I immediately set about loading music onto the machine, which I'd named the CheesePod, after my favorite dairy product. I put on my out-of-touch, whitebread music collection, starting with the Neko Case album I've been listening to and going through pretty much everything I own. It took me a long, long while to do this, as we've got a five-year-old computer that has all the power of a comatose gerbil, which means I'd have to upload the songs from the CD, download them onto the CheesePod and then erase them from the computer to free up enough memory for the next disc. It was painstaking work, but I held in there and got it done.

When I was finished, I had some four hundred and twenty songs on CheesePod, not a staggering amount by many people's standards, but not too bad. I was happy. I set it to "shuffle" so that I could enjoy the depth and variety of my music selections. I hopped the train to work listening to The Shins. I walked the dogs bouncing down the street to some Stevie Wonder. But I noticed that what I was hearing the most...was They Might Be Giants.

Now, I love They Might Be Giants. I've been a fan since "Don't Let's Start" first showed up on MTV. I wore out two copies of Lincoln and can still sing the whole damn album from memory. I've got no problem listening to as much TMBG as I can get my hands on. But I'd put a whole more on CheesePod than just the Giants. Why was I not hearing Bjork? Where were the three New Pornographer albums I'd put on there? Why had I heard "Wicked Little Critta" twice an hour for every hour I used CheesePod?

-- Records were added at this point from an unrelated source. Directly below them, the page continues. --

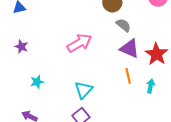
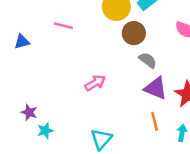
pink arrow: (79, 43) -> (95, 83), size x0.7
purple star: (21, 47) -> (29, 112), moved

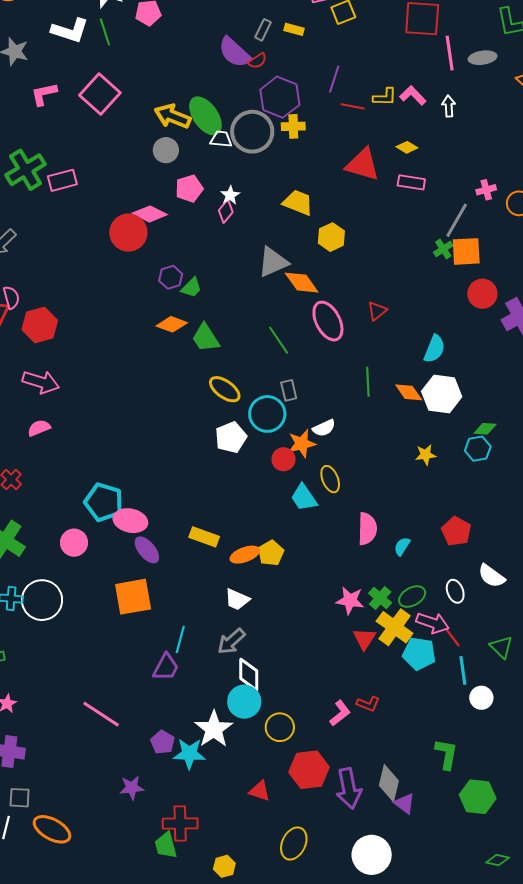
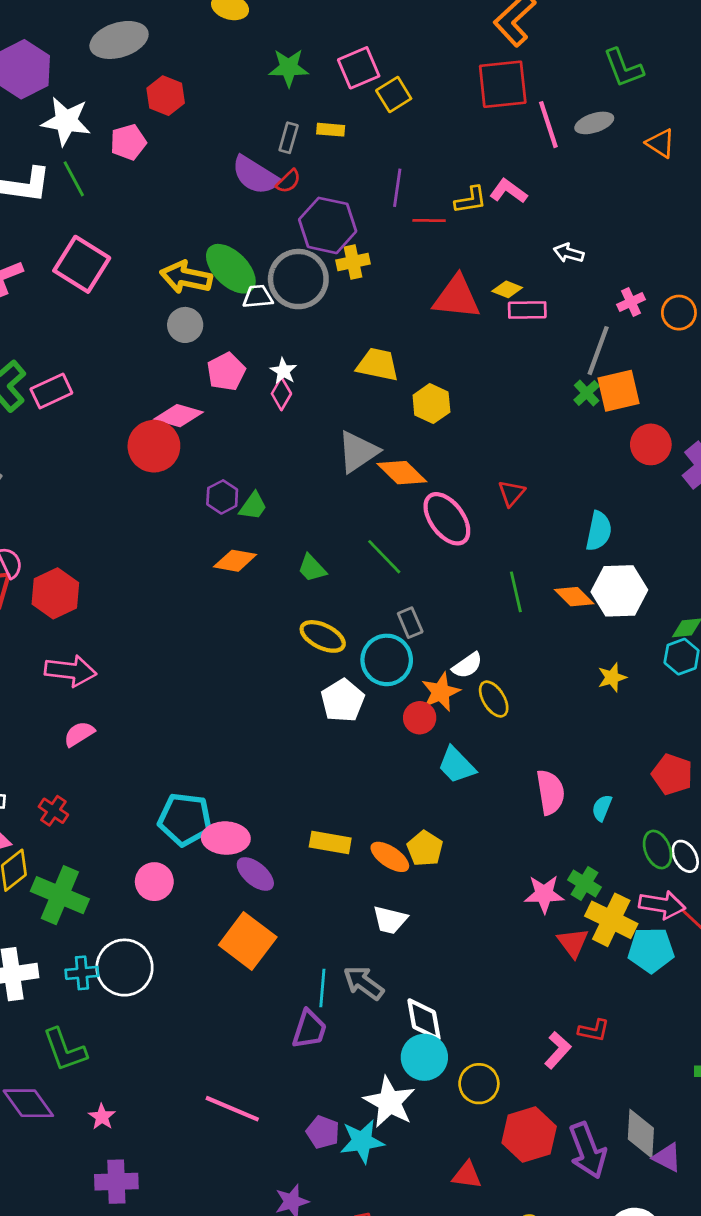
white arrow: (449, 106) -> (569, 253), moved, turned -60
yellow diamond: (407, 147) -> (507, 289), moved
green trapezoid: (206, 338) -> (312, 568), moved, size x0.7
yellow ellipse: (330, 479) -> (494, 699), moved
orange ellipse: (245, 555) -> (390, 857), turned 64
orange square: (133, 597) -> (248, 941), turned -33
green ellipse: (412, 597) -> (658, 849), moved, turned -72
gray arrow: (231, 641) -> (364, 983), moved, turned 88

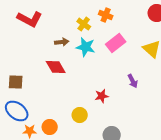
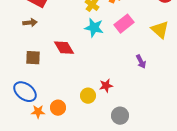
brown arrow: (62, 42) -> (30, 23), moved
brown square: (16, 82) -> (33, 58), moved
red star: (102, 96) -> (106, 86), moved

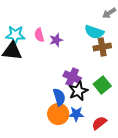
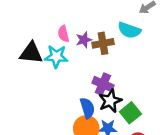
cyan star: (15, 35) -> (56, 57), moved
brown cross: (102, 47) -> (103, 43), moved
green square: (102, 85) -> (130, 113), moved

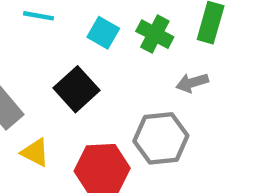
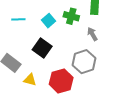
cyan square: (103, 33) -> (48, 21), turned 32
gray arrow: (192, 83) -> (92, 34), turned 88

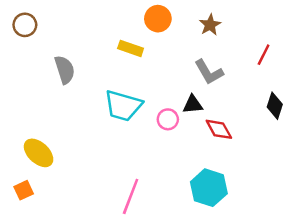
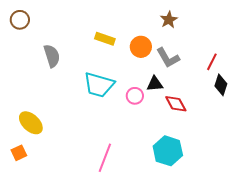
orange circle: (158, 19) -> (141, 47), moved
red line: (264, 55) -> (212, 62), moved

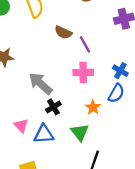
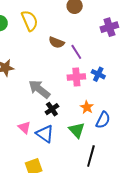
blue cross: (120, 71) -> (98, 74), moved
blue semicircle: (116, 93) -> (103, 120), moved
blue triangle: (44, 134) -> (45, 134), turned 42

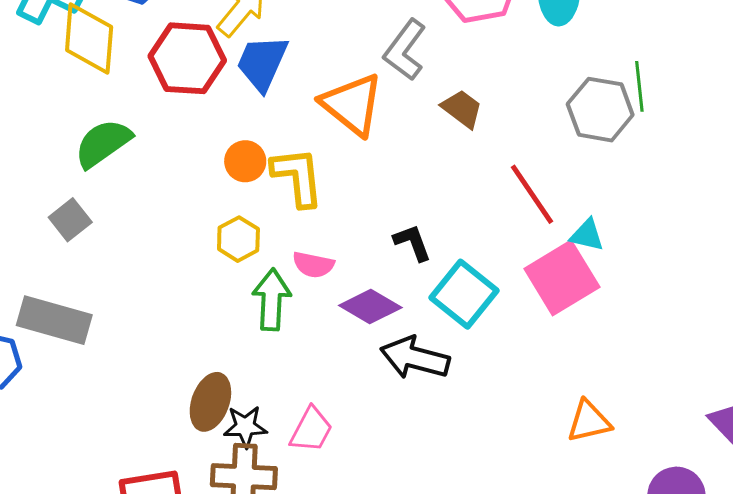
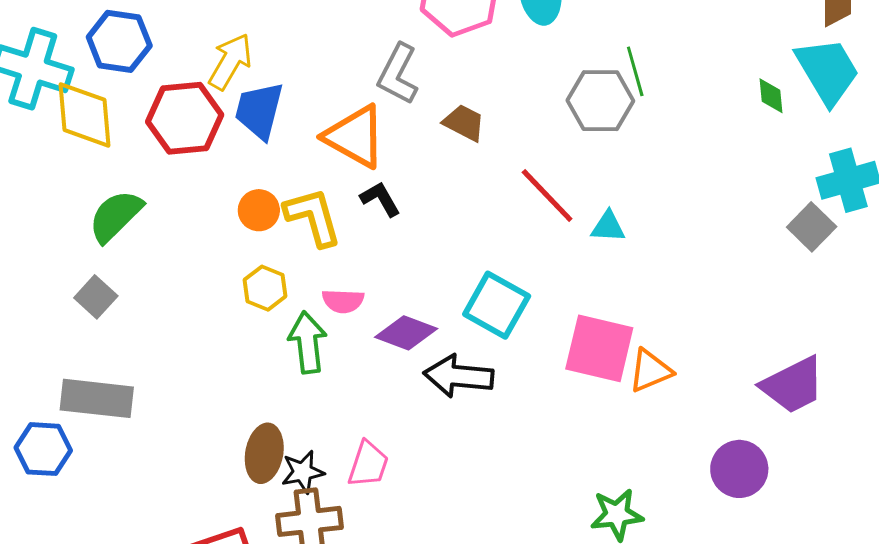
black L-shape: (412, 243) -> (380, 199), moved
pink square: (562, 278) -> (599, 348), moved, turned -36
orange triangle: (589, 421) -> (650, 371), moved

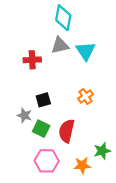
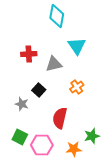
gray triangle: (60, 45) -> (54, 64), moved
black square: (43, 100) -> (39, 90), turned -32
green square: (41, 129) -> (20, 137), moved

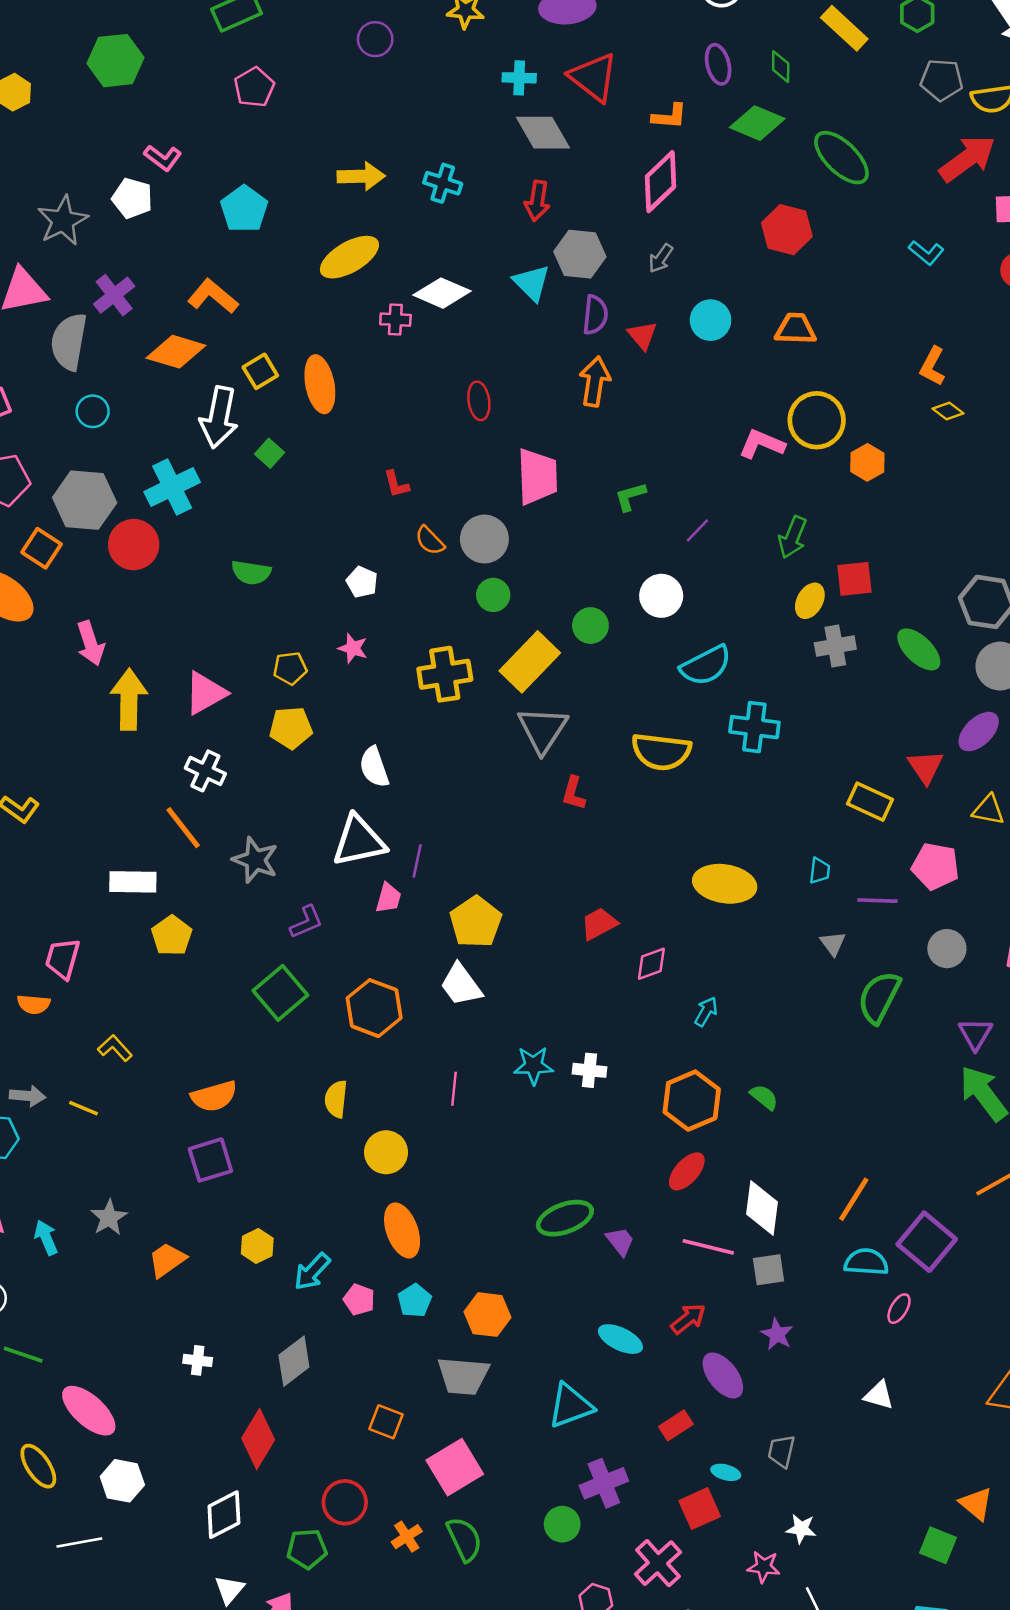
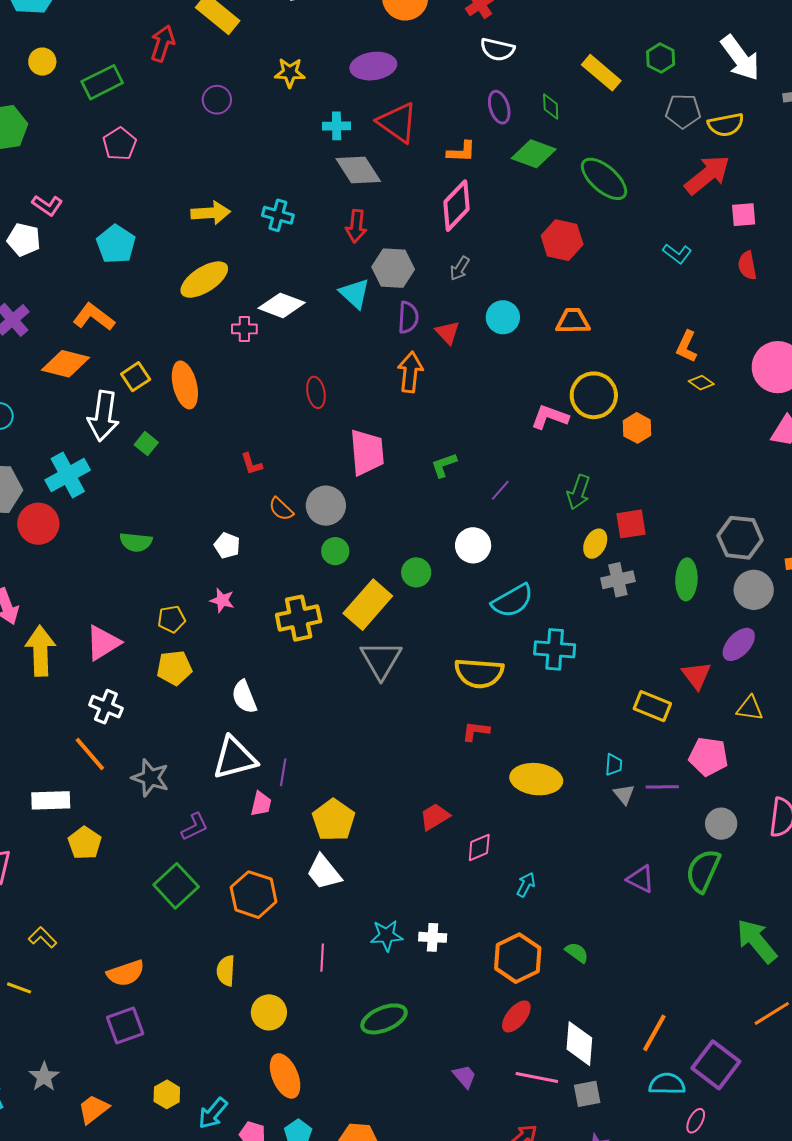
green ellipse: (919, 649) -> (686, 579), turned 51
red L-shape: (574, 793) -> (476, 731), moved, turned 84
gray triangle: (833, 943) -> (624, 794), moved
green semicircle: (879, 997) -> (703, 871), moved
purple triangle: (975, 1034) -> (641, 879), moved, turned -32
green ellipse: (565, 1218) -> (384, 1019), moved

It couldn't, I reasoned, be random. If it was random, I'd have a whole lot more variety than what I was hearing. But if it wasn't random, what did that mean? It meant, I discovered, that my CheesePod had developed a crude sentience. The CheesePod was not playing "Birdhouse in Your Soul" over and over at random. It was choosing the songs. Because it liked them. This would not, in and of itself, be a bad thing. Why, it might mean that I would have a little geek-rocker as my constant companion; a tiny, portable chum to entertain me. And this might have been true for awhile.

But the CheesePod didn't just share my taste in music. I came to realize that CheesePod thought...that it was me. It seemed to believe that it was the real Joe and that I was a large hairy copy. It didn't like that. It didn't like that it had to share the world with me. So it set out to kill me.

Oh, it was subtle. It would crank a Ramones song when I was crossing the street, in hopes that I wouldn't hear the oncoming traffic. It would "accidentally" drop a foam earpiece cover off of the subway platform when a train was coming. I would wake up at night to find it staring at me from across the room, it's touch-wheel turned up like a sinister smile. I didn't know what to do. I fear for my life. But I didn't want to lose the music.

My wife, by far the clearer-headed person in our household, took action. While CheesePod was plugged into the computer, she yanked the cord that was feeding it life and energy. Instantly, the songs disappeared. The evil computer chip mind went with them. I could hear CheesePod screaming and vowing revenge.

I'm loading more music on it as I type this. I'm being more careful this time, though. I'm putting on mostly ABBA and Barry Manilow tunes. I figure that if it comes to life again as, say, a Kenny Loggins fan, I can probably kick its ass. You can't be too careful with these things.